Replenishment as a Biological Argument

The case for addressing NAD+ decline isn't built on the idea that aging is a disease to be defeated. It's built on something more measured: that some of what we attribute to the passage of time is actually the downstream effect of a system running on depleted inputs. Restore the input, and some of the downstream effects may shift accordingly.
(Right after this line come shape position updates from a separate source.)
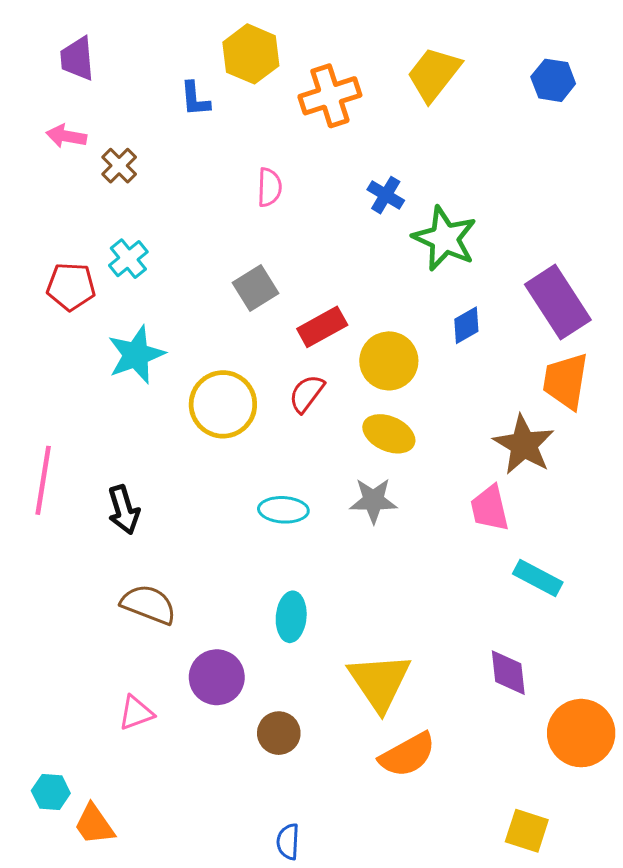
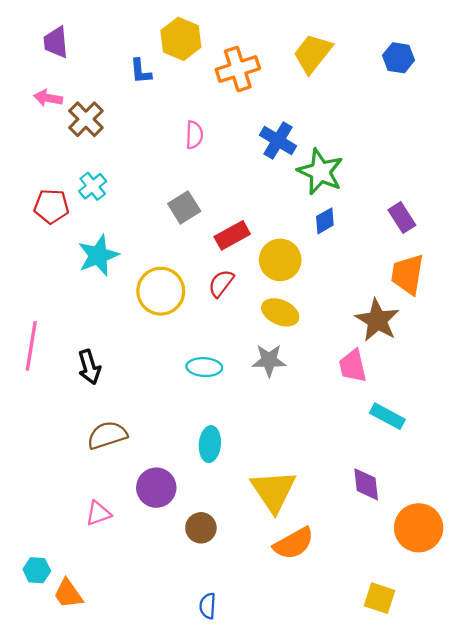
brown cross: (119, 166) -> (86, 119), size x1.4
blue cross: (386, 195) -> (278, 140), size x1.4
purple rectangle: (558, 302) -> (402, 217), size x0.6
blue diamond: (466, 325) -> (325, 221), moved
brown semicircle: (149, 604) -> (107, 435), turned -39

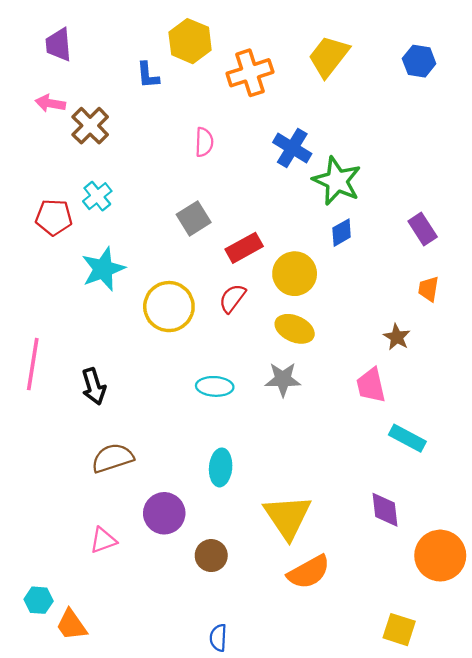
orange trapezoid: (407, 274) -> (428, 289), size x0.6
brown star: (377, 320) -> (397, 337), size x0.6

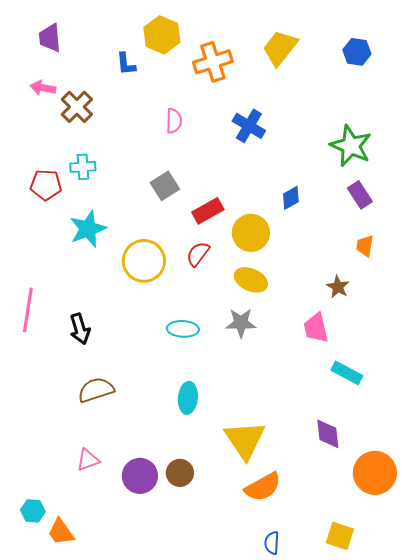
green star: (337, 181) -> (351, 146), moved
cyan cross: (97, 196) -> (83, 167), turned 35
purple circle: (164, 513) -> (140, 476), moved
blue semicircle: (218, 638) -> (272, 543), moved

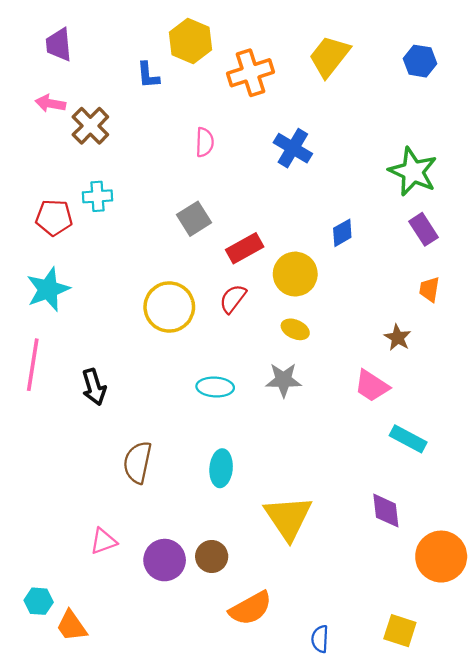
cyan star: (88, 229) -> (48, 289), moved
yellow ellipse: (251, 280) -> (295, 329), size x0.7
pink trapezoid: (316, 328) -> (372, 386), turned -44
brown semicircle: (96, 390) -> (138, 462), moved, turned -60
orange semicircle: (263, 487) -> (250, 608), moved

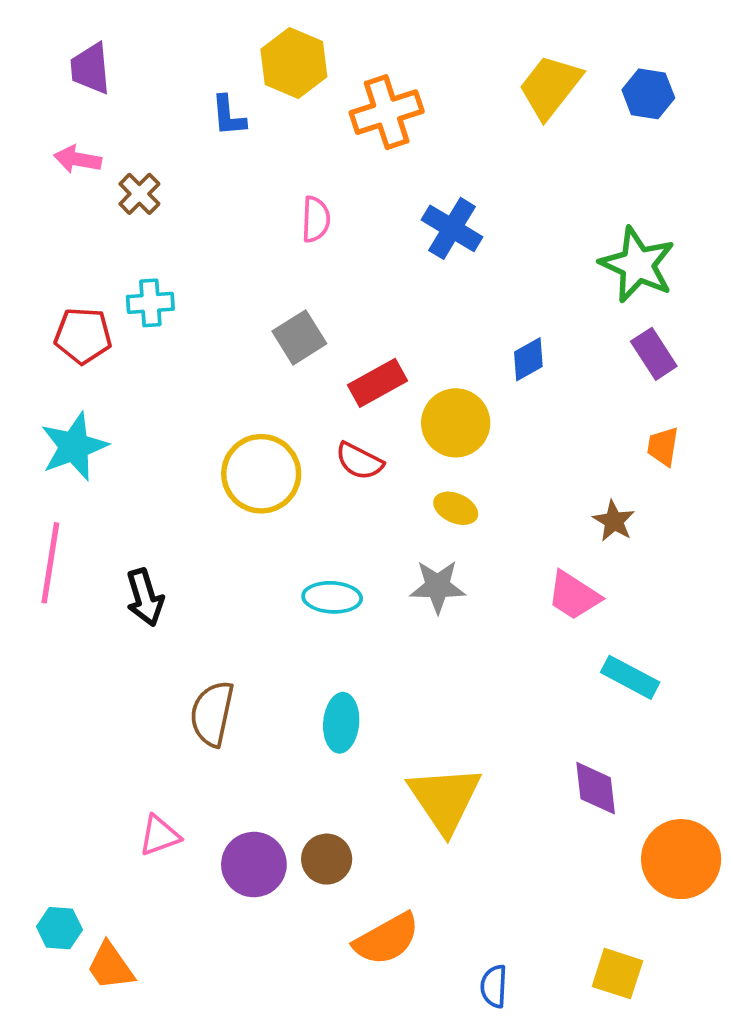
yellow trapezoid: (329, 56) -> (550, 87), moved
brown cross: (90, 126) -> (139, 194), size x0.7
red semicircle: (233, 299) -> (359, 461), turned -100

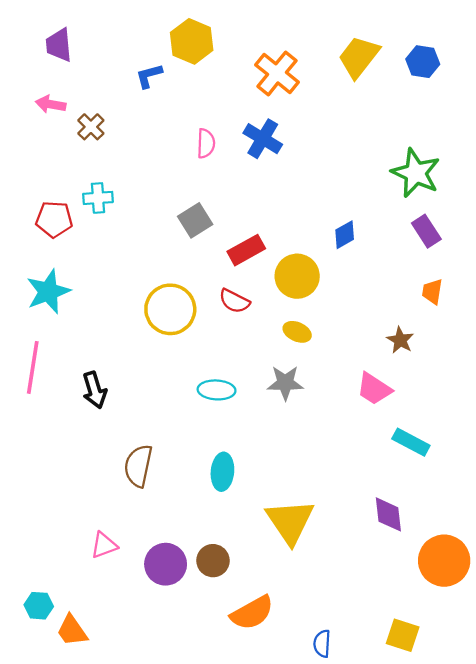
orange cross: (387, 112) -> (277, 73), moved, turned -33
blue L-shape: (228, 116) -> (149, 76), turned 80
blue cross: (452, 228) -> (263, 139), moved

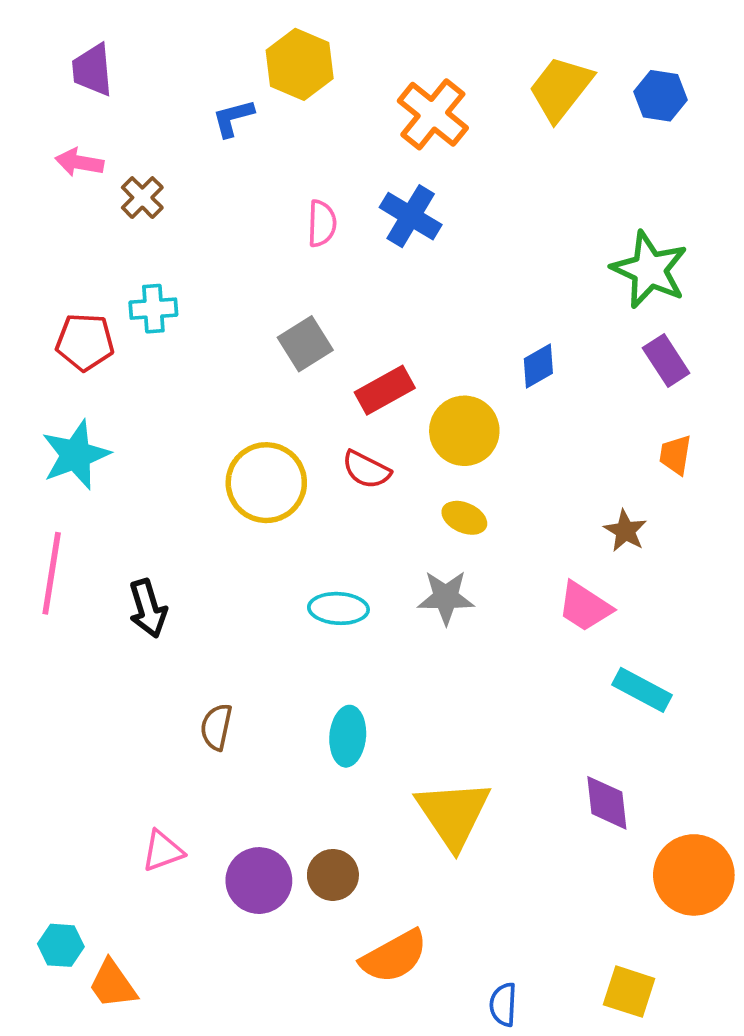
brown semicircle: (138, 466) -> (216, 727), size x0.7

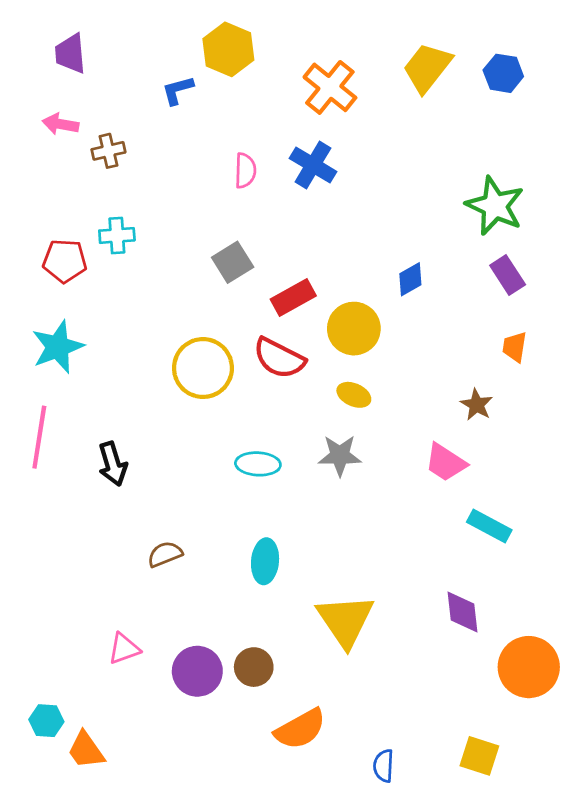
brown cross: (142, 198) -> (108, 151), turned 32
red semicircle: (366, 470) -> (279, 358), size x1.4
brown semicircle: (216, 727) -> (165, 554), turned 56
Intravenous NAD+ delivery has attracted particular interest because it bypasses the digestive process entirely, allowing concentrations to reach the bloodstream — and, researchers hope, the tissues — more directly than oral supplementation can reliably achieve. The clinical literature is still developing, and the honest answer is that the full picture of what replenishment does, over what timeframe, and for whom, is not yet complete. What research does suggest is that the molecule is foundational enough, and its decline consistent enough, that the question of how to address it is a serious one worth taking seriously.

What stays with me is the elegance of the triage model. The body isn't failing when NAD+ declines — it's making the best decisions it can with what it has. Giving it more to work with isn't a workaround. It's an attempt to restore the conditions under which the body's own intelligence can do what it was always designed to do.